>>>

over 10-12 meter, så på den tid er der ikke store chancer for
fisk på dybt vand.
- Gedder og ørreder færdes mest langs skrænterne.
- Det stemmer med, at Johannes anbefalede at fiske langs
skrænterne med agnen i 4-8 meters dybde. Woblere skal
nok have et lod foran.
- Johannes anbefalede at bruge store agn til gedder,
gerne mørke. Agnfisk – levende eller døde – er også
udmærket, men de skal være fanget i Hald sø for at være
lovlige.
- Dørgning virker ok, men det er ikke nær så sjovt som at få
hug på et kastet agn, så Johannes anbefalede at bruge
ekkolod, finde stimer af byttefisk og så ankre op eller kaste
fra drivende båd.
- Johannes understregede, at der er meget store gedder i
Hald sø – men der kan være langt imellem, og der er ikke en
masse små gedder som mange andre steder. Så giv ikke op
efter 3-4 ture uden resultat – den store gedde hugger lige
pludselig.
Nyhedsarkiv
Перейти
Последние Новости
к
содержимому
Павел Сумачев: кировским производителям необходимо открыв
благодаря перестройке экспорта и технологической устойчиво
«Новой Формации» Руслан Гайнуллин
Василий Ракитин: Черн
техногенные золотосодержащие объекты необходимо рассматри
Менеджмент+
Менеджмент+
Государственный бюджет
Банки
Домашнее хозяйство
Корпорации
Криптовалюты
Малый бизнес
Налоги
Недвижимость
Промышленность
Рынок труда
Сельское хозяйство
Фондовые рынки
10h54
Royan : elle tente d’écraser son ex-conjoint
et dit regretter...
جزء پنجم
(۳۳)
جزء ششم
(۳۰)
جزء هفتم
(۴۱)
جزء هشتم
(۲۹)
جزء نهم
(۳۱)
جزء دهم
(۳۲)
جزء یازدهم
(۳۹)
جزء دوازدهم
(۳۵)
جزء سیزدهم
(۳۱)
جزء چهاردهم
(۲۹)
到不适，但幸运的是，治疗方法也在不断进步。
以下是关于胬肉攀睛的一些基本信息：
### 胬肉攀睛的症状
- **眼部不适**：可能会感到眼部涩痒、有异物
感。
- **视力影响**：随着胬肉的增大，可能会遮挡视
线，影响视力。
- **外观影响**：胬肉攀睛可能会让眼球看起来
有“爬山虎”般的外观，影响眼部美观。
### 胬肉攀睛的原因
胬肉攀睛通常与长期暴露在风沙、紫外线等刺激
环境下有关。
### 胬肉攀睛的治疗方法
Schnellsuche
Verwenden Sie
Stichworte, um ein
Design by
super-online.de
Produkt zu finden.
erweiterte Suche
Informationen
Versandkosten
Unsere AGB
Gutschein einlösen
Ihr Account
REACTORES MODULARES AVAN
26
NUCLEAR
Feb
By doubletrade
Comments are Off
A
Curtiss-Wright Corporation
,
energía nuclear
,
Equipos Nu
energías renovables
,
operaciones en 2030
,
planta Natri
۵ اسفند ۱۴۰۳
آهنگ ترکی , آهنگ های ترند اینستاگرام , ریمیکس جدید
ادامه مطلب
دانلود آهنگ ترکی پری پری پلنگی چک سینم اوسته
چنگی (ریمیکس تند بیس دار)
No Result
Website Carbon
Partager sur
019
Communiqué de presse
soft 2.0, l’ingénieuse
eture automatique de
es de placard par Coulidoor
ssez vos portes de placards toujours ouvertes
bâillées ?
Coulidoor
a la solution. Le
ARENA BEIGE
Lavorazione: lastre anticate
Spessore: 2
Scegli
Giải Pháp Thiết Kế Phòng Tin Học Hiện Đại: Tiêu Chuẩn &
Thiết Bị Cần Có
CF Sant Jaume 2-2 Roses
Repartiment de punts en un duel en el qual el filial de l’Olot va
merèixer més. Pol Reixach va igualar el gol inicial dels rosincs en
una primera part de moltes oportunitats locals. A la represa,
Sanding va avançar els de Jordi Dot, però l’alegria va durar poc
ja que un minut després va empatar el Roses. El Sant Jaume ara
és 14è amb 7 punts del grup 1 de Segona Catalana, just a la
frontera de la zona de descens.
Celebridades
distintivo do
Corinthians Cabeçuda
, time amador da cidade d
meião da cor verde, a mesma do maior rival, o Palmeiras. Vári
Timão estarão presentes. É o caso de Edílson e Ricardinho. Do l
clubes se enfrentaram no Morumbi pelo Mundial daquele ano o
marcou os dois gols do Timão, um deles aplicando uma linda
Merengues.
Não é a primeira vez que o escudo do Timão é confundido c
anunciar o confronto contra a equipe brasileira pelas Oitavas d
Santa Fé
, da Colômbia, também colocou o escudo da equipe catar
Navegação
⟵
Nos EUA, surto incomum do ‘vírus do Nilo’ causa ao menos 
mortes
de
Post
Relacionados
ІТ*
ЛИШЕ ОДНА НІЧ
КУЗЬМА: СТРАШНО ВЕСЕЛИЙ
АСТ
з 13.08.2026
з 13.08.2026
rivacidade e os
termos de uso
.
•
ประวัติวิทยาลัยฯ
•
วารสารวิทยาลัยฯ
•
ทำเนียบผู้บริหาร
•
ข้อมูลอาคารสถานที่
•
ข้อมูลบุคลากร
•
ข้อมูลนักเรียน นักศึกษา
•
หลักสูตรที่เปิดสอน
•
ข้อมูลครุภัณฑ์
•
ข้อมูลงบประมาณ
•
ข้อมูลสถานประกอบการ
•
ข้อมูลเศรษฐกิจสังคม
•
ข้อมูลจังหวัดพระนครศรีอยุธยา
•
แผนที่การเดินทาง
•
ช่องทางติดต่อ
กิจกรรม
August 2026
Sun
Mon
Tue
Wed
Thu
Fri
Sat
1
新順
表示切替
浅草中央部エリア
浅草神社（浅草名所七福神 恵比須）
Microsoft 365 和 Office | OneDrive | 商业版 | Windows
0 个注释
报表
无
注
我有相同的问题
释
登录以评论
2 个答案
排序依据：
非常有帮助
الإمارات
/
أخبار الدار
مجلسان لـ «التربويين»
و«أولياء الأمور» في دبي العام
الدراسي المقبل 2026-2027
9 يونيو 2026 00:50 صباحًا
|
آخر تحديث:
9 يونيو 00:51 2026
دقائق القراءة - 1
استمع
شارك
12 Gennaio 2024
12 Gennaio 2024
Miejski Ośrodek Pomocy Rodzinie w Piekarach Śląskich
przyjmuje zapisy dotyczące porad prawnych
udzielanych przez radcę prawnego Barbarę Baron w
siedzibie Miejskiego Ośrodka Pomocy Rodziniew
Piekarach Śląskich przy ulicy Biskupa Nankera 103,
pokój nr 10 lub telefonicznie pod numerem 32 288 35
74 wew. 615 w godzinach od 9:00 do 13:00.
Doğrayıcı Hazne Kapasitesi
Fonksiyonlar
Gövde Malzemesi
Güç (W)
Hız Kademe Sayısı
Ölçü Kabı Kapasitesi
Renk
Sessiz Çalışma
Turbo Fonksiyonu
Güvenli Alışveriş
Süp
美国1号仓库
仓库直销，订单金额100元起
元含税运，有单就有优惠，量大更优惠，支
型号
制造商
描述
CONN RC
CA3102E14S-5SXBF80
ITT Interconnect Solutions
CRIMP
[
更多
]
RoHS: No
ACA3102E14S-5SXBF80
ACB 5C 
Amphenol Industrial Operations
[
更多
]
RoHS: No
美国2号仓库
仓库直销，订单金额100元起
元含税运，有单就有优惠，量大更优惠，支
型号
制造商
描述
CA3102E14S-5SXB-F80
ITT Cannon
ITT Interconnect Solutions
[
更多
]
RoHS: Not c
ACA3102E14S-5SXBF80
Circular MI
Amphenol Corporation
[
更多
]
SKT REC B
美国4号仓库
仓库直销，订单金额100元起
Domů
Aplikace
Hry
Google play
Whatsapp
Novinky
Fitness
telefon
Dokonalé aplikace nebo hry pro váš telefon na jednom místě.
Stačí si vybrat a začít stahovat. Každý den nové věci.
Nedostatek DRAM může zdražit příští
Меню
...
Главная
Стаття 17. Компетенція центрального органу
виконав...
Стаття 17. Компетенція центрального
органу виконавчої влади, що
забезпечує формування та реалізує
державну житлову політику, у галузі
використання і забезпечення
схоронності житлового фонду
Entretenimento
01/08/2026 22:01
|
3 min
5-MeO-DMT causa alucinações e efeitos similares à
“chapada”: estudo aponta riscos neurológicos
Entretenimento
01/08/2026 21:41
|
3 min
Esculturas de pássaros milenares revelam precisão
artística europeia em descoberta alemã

<<<

**What you need to do:** Each line that includes "Kapasitesi" counts once; state how many such lines the listing has, with no other words.

**Written answer:** 2